__What you are asked to do__. Retype all entries exactly as they stand, excluding pictures.

--------------------------------

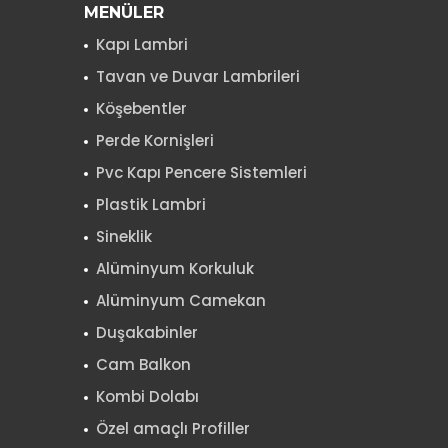
MENÜLER
Kapı Lambri
Tavan ve Duvar Lambrileri
Köşebentler
Perde Kornişleri
Pvc Kapı Pencere Sistemleri
Plastik Lambri
Sineklik
Alüminyum Korkuluk
Alüminyum Camekan
Duşakabinler
Cam Balkon
Kombi Dolabı
Özel amaçlı Profiller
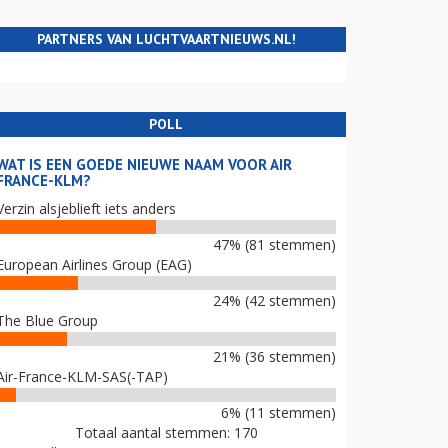
PARTNERS VAN LUCHTVAARTNIEUWS.NL!
POLL
WAT IS EEN GOEDE NIEUWE NAAM VOOR AIR
FRANCE-KLM?
Verzin alsjeblieft iets anders
47% (81 stemmen)
European Airlines Group (EAG)
24% (42 stemmen)
The Blue Group
21% (36 stemmen)
Air-France-KLM-SAS(-TAP)
6% (11 stemmen)
Totaal aantal stemmen: 170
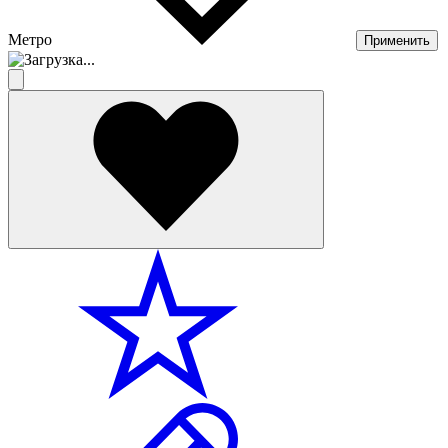
Метро
Применить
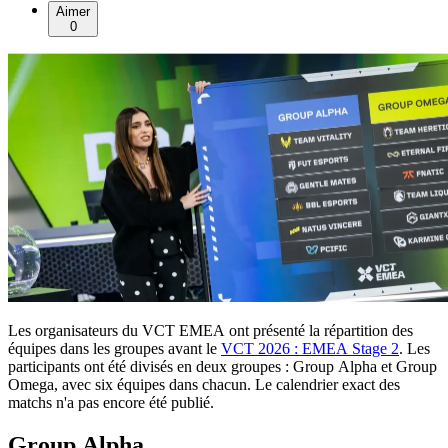
Aimer
0
Les organisateurs du VCT EMEA ont présenté la répartition des
équipes dans les groupes avant le
VCT 2026 : EMEA Stage 2
. Les
participants ont été divisés en deux groupes : Group Alpha et Group
Omega, avec six équipes dans chacun. Le calendrier exact des
matchs n'a pas encore été publié.
Group Alpha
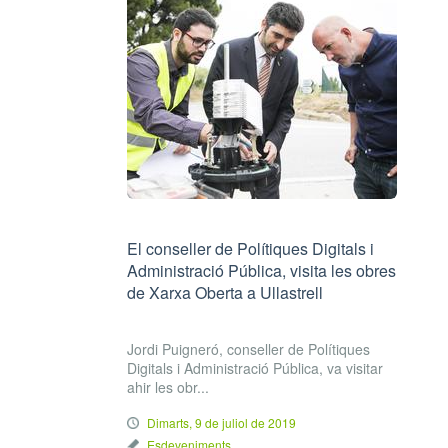
El conseller de Polítiques Digitals i
Administració Pública, visita les obres
de Xarxa Oberta a Ullastrell
Jordi Puigneró, conseller de Polítiques
Digitals i Administració Pública, va visitar
ahir les obr...
Dimarts, 9 de juliol de 2019
Esdeveniments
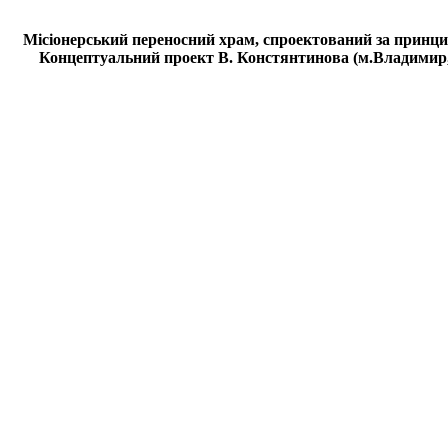
Місіонерський переносний храм, спроектований за принци
Концептуальний проект В. Констянтинова (м.Владимир, 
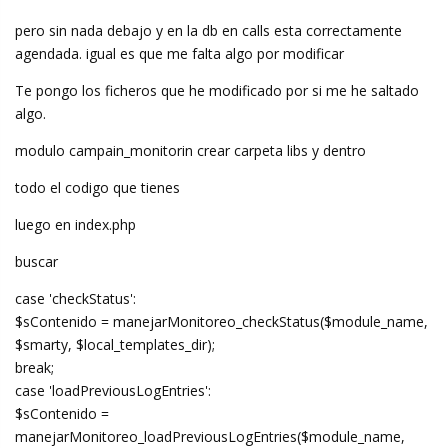
pero sin nada debajo y en la db en calls esta correctamente
agendada. igual es que me falta algo por modificar
Te pongo los ficheros que he modificado por si me he saltado
algo.
modulo campain_monitorin crear carpeta libs y dentro
todo el codigo que tienes
luego en index.php
buscar
case 'checkStatus':
$sContenido = manejarMonitoreo_checkStatus($module_name,
$smarty, $local_templates_dir);
break;
case 'loadPreviousLogEntries':
$sContenido =
manejarMonitoreo_loadPreviousLogEntries($module_name,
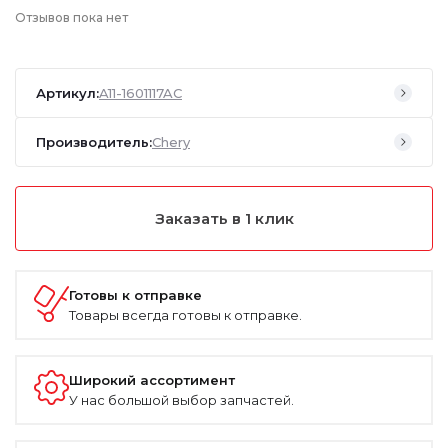
Отзывов пока нет
Артикул:
A11-1601117AC
Производитель:
Chery
Заказать в 1 клик
Готовы к отправке
Товары всегда готовы к отправке.
Широкий ассортимент
У нас большой выбор запчастей.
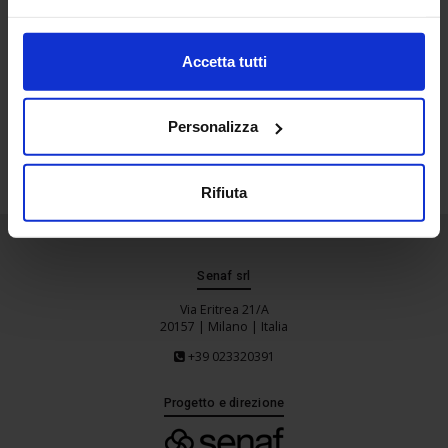
Torna indietro
Accetta tutti
Lista convegni
Personalizza
Stampa
Rifiuta
Senaf srl
Via Eritrea 21/A
20157 | Milano | Italia
+39 023320391
Progetto e direzione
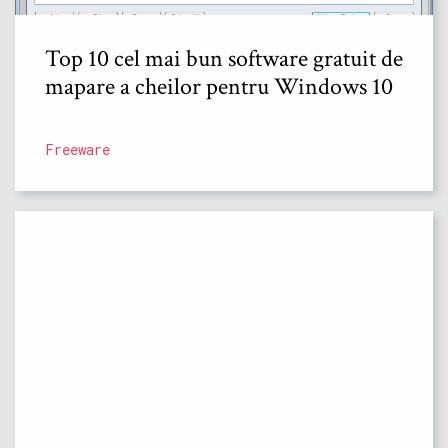
Top 10 cel mai bun software gratuit de
mapare a cheilor pentru Windows 10
Freeware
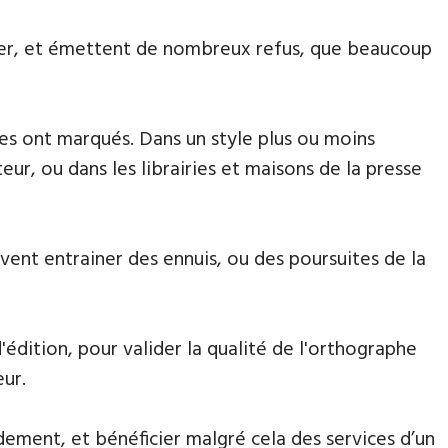
aiter, et émettent de nombreux refus, que beaucoup
 les ont marqués. Dans un style plus ou moins
eur, ou dans les librairies et maisons de la presse
euvent entrainer des ennuis, ou des poursuites de la
'édition, pour valider la qualité de l'orthographe
eur.
dement, et bénéficier malgré cela des services d’un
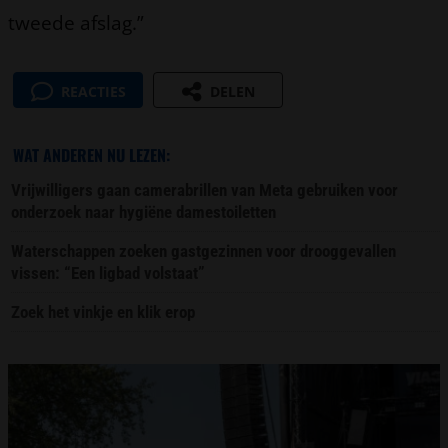
tweede afslag.”
REACTIES
DELEN
WAT ANDEREN NU LEZEN:
Vrijwilligers gaan camerabrillen van Meta gebruiken voor
onderzoek naar hygiëne damestoiletten
Waterschappen zoeken gastgezinnen voor drooggevallen
vissen: “Een ligbad volstaat”
Zoek het vinkje en klik erop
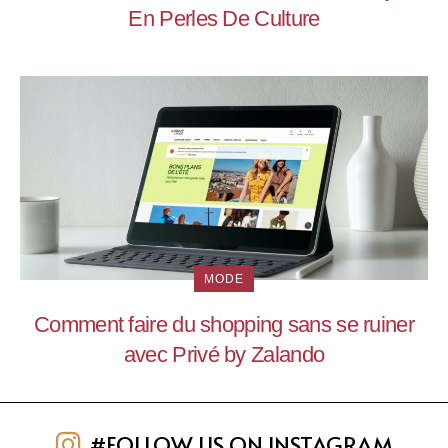
En Perles De Culture
MODE
Comment faire du shopping sans se ruiner
avec Privé by Zalando
#FOLLOW US ON INSTAGRAM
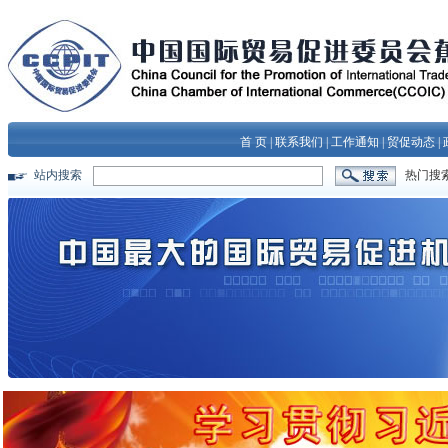
首 页
|
联系我们
|
工作通知
|
贸促动态
|
站内搜索
热门搜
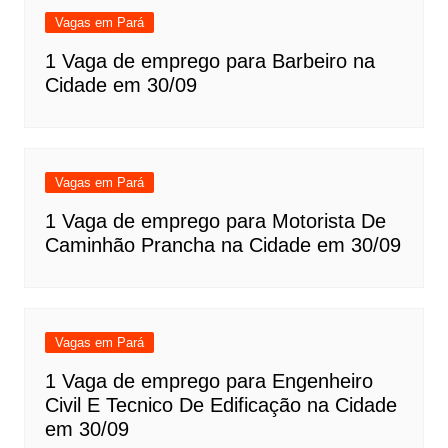
Vagas em Pará
1 Vaga de emprego para Barbeiro na
Cidade em 30/09
Vagas em Pará
1 Vaga de emprego para Motorista De
Caminhão Prancha na Cidade em 30/09
Vagas em Pará
1 Vaga de emprego para Engenheiro
Civil E Tecnico De Edificação na Cidade
em 30/09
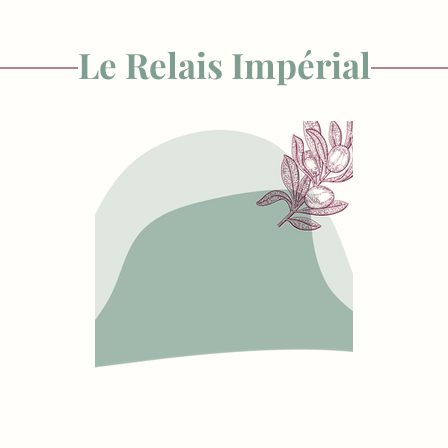
Le Relais Impérial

--------------------------------

__Response for this exercise__.
MENÜLER
Kapı Lambri
Tavan ve Duvar Lambrileri
Köşebentler
Perde Kornişleri
Pvc Kapı Pencere Sistemleri
Plastik Lambri
Sineklik
Alüminyum Korkuluk
Alüminyum Camekan
Duşakabinler
Cam Balkon
Kombi Dolabı
Özel amaçlı Profiller
PARTNERS VAN LUCHTVAARTNIEUWS.NL!
POLL
WAT IS EEN GOEDE NIEUWE NAAM VOOR AIR
FRANCE-KLM?
Verzin alsjeblieft iets anders
47% (81 stemmen)
European Airlines Group (EAG)
24% (42 stemmen)
The Blue Group
21% (36 stemmen)
Air-France-KLM-SAS(-TAP)
6% (11 stemmen)
Totaal aantal stemmen: 170
Метро
Применить
Aimer
0
Les organisateurs du VCT EMEA ont présenté la répartition des
équipes dans les groupes avant le
VCT 2026 : EMEA Stage 2
. Les
participants ont été divisés en deux groupes : Group Alpha et Group
Omega, avec six équipes dans chacun. Le calendrier exact des
matchs n'a pas encore été publié.
Group Alpha
El conseller de Polítiques Digitals i
Administració Pública, visita les obres
de Xarxa Oberta a Ullastrell
Jordi Puigneró, conseller de Polítiques
Digitals i Administració Pública, va visitar
ahir les obr...
Dimarts, 9 de juliol de 2019
Esdeveniments
Місіонерський переносний храм, спроектований за принци
Концептуальний проект В. Констянтинова (м.Владимир, 
pero sin nada debajo y en la db en calls esta correctamente
agendada. igual es que me falta algo por modificar
Te pongo los ficheros que he modificado por si me he saltado
algo.
modulo campain_monitorin crear carpeta libs y dentro
todo el codigo que tienes
luego en index.php
buscar
case 'checkStatus':
$sContenido = manejarMonitoreo_checkStatus($module_name,
$smarty, $local_templates_dir);
break;
case 'loadPreviousLogEntries':
$sContenido =
manejarMonitoreo_loadPreviousLogEntries($module_name,
Отзывов пока нет
Артикул:
A11-1601117AC
Производитель:
Chery
Заказать в 1 клик
Готовы к отправке
Товары всегда готовы к отправке.
Широкий ассортимент
У нас большой выбор запчастей.
Torna indietro
Accetta tutti
Lista convegni
Personalizza
Stampa
Rifiuta
Senaf srl
Via Eritrea 21/A
20157 | Milano | Italia
+39 023320391
Progetto e direzione
Top 10 cel mai bun software gratuit de
mapare a cheilor pentru Windows 10
Freeware
aiter, et émettent de nombreux refus, que beaucoup
 les ont marqués. Dans un style plus ou moins
eur, ou dans les librairies et maisons de la presse
euvent entrainer des ennuis, ou des poursuites de la
'édition, pour valider la qualité de l'orthographe
eur.
dement, et bénéficier malgré cela des services d’un
tweede afslag.”
REACTIES
DELEN
WAT ANDEREN NU LEZEN:
Vrijwilligers gaan camerabrillen van Meta gebruiken voor
onderzoek naar hygiëne damestoiletten
Waterschappen zoeken gastgezinnen voor drooggevallen
vissen: “Een ligbad volstaat”
Zoek het vinkje en klik erop
En Perles De Culture
MODE
Comment faire du shopping sans se ruiner
avec Privé by Zalando
#FOLLOW US ON INSTAGRAM
首 页
|
联系我们
|
工作通知
|
贸促动态
|
站内搜索
热门搜
Vagas em Pará
1 Vaga de emprego para Barbeiro na
Cidade em 30/09
Vagas em Pará
1 Vaga de emprego para Motorista De
Caminhão Prancha na Cidade em 30/09
Vagas em Pará
1 Vaga de emprego para Engenheiro
Civil E Tecnico De Edificação na Cidade
em 30/09
Le Relais Impérial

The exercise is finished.